自治体職員です。仕事の関係上、福祉系が多めです。読書は全方位がモットー。

【863冊目】倉田卓次『裁判官の書斎』

裁判官の書斎

裁判官の書斎

著者は知る人ぞ知るベテランの元裁判官。裁判官としての実績も相当なもので、特に交通裁判関係ではよく知られた人だが、一方で無類の読書家としても有名。本書はその読書家としての面に光を当てたエッセイ集。

とにかく関心の幅が広いし、一度興味をもったらスッポンのように離さない知的な粘着力はものすごい。本書で言えば、『魔睡考』では鴎外の小説『魔睡』にはじまって「魔睡」という用語の由来を延々と論じ、『樟か楠か』では両者の違いに疑問をもち、いろいろな文献にあたりながらとことん考えをめぐらす。特に後者は、元日に『魏志倭人伝』を読んでいてその疑問に再会し(元日からその選書もすごいが)、本屋も図書館も閉まっているなか、自宅にある蔵書から参考文献をどんどん引っぱり出し、考察を深めていくという状況であり、限られた資料のなかでよくぞここまで思考を巡らせることができるものだ、と驚かされた。

また、読書論では『本を読む場所』という一文がおもしろい。何せこの人、路上読書(つまり歩きながらの読書)は50年、厠上読書(トイレの中での読書)は27年、それに電車の中(車上)、就寝前のひととき(枕上)をあわせて「四隅の時間」読書を実行しているのである。ちなみにこの「四隅の時間」とは、旅行鞄にものを詰めるとき、どんなに詰めても四隅には小物を詰めるスペースくらいはあるように、余暇時間をまとめてとることは難しくとも、小さなコマ切れの時間くらいはあるものだ、というような意味らしい。確かにそれぞれの時間はせいぜい5分か10分だろうが、積もり積もれば著者のように、多忙を極める裁判官でありながらとてつもない読書量を得ることもできるのだから、バカにならないとはこのことだ。

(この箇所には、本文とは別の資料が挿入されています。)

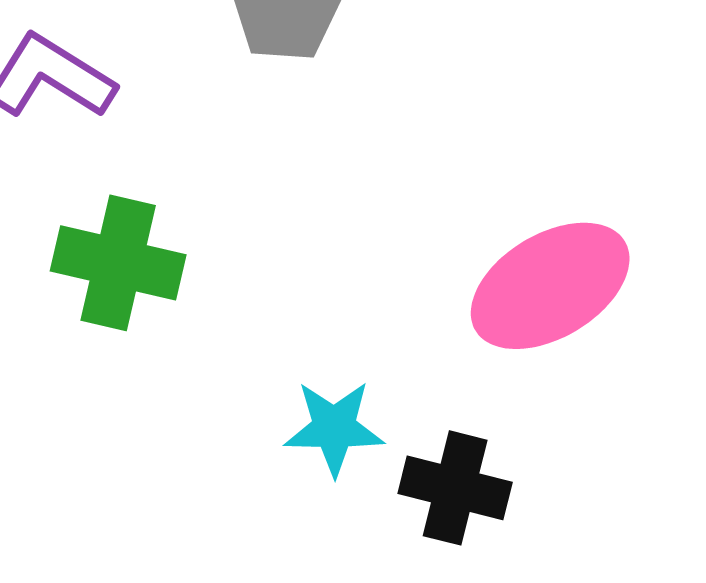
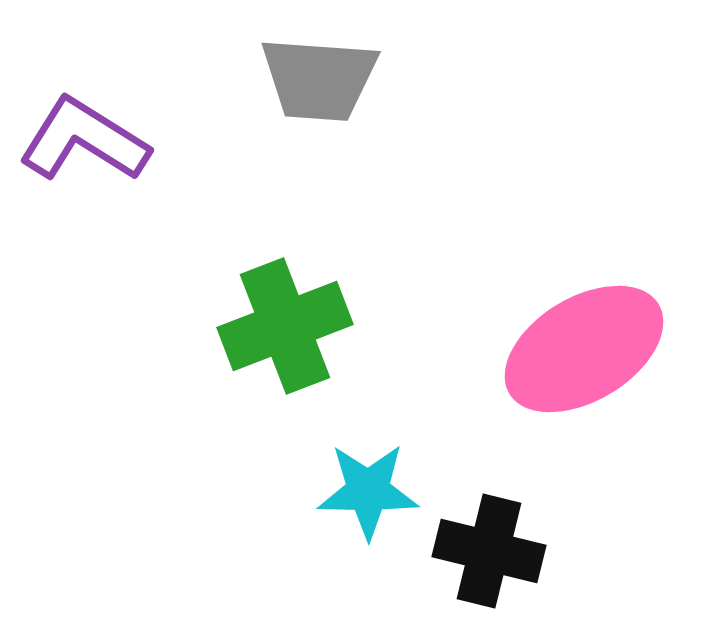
green cross: (118, 263) -> (285, 326), moved, turned -34

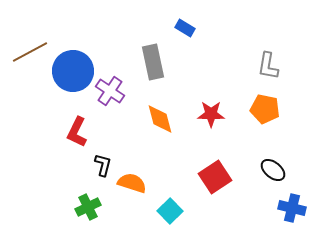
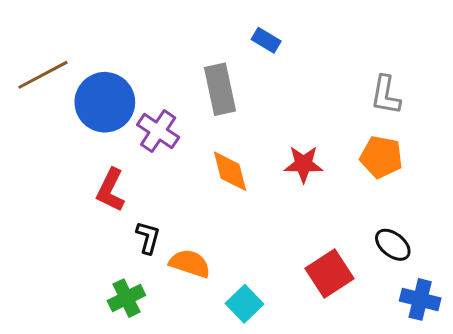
red square: (215, 177) -> (329, 274), moved

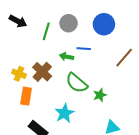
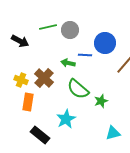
black arrow: (18, 21) -> (20, 41), moved
blue circle: (104, 24) -> (105, 43), moved
green line: (46, 31) -> (48, 27), moved, turned 60

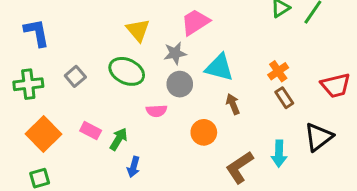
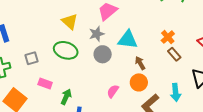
gray square: (75, 76) -> (31, 58), turned 32
pink semicircle: (157, 111) -> (113, 91), moved, turned 136
pink rectangle: (91, 131) -> (45, 84), moved
orange circle: (204, 132) -> (139, 82), moved

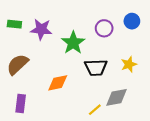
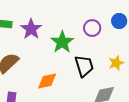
purple star: (41, 29) -> (31, 29), turned 30
black trapezoid: (96, 67) -> (84, 66), turned -105

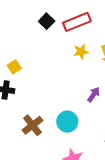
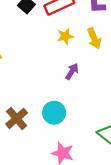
purple arrow: (94, 95) -> (72, 72), moved

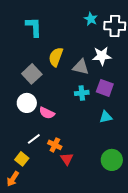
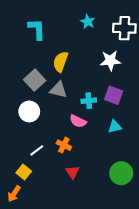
cyan star: (91, 19) -> (88, 22), moved
gray triangle: (81, 67) -> (58, 90), moved
pink semicircle: (47, 113) -> (78, 121), moved
orange cross: (55, 145) -> (64, 145), moved

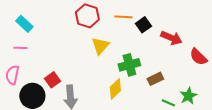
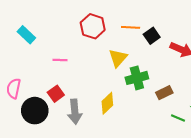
yellow triangle: (100, 46) -> (118, 58), moved
pink line: (20, 48) -> (60, 60), moved
yellow diamond: (115, 89) -> (107, 103), moved

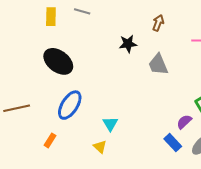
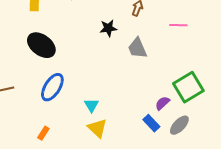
orange rectangle: (50, 140) -> (43, 133), moved
yellow triangle: (100, 147) -> (97, 128), moved, size x1.5

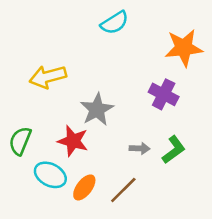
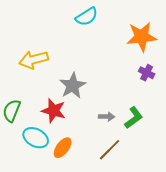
purple cross: (164, 94) -> (147, 73), moved, size x0.7
brown line: (123, 190) -> (110, 150), moved

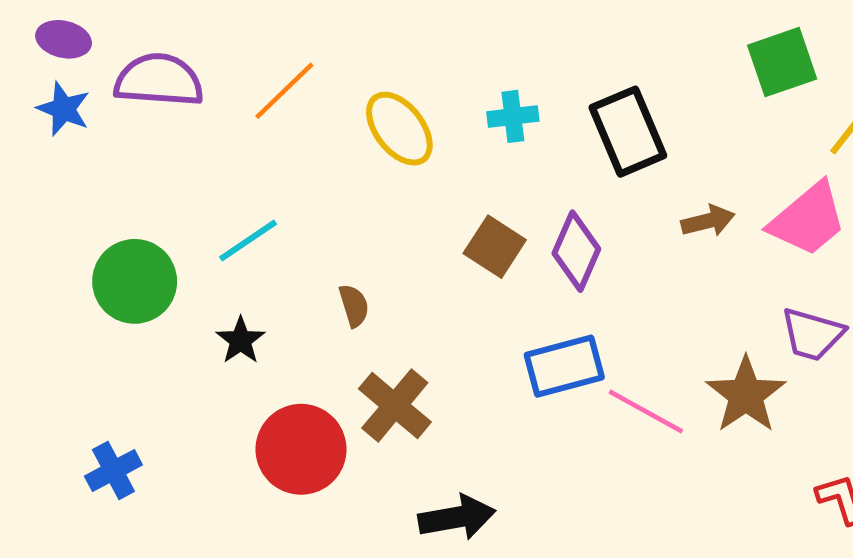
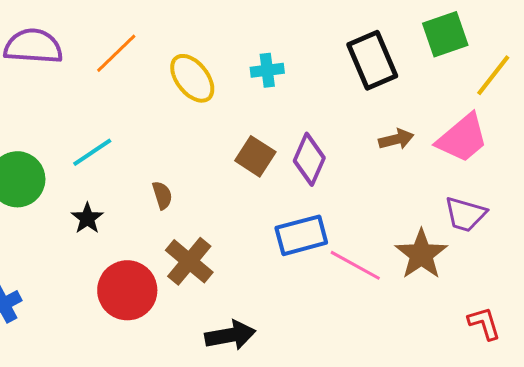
black rectangle: (628, 132) -> (372, 60), moved

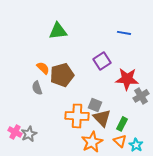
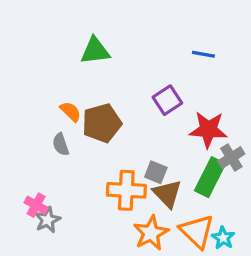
green rectangle: (122, 124) -> (210, 177), moved, size x1.6
pink cross: (15, 132) -> (36, 205), moved
orange triangle: (120, 141) -> (197, 231), size x1.6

どの文章も実にうまい。判決文のような堅苦しい文章とはまったくちがう、読みやすくてメリハリがあり、知の香りがふわりと漂い、しかもユーモラスで決して威張らない、実に魅力的な文章である。初出の多くは法曹関係者向け雑誌や裁判所内部の「○○だより」のような内輪向けのものだが、いやいや、こんな名エッセイ、法曹関係者だけに読ませておくのはもったいない話である。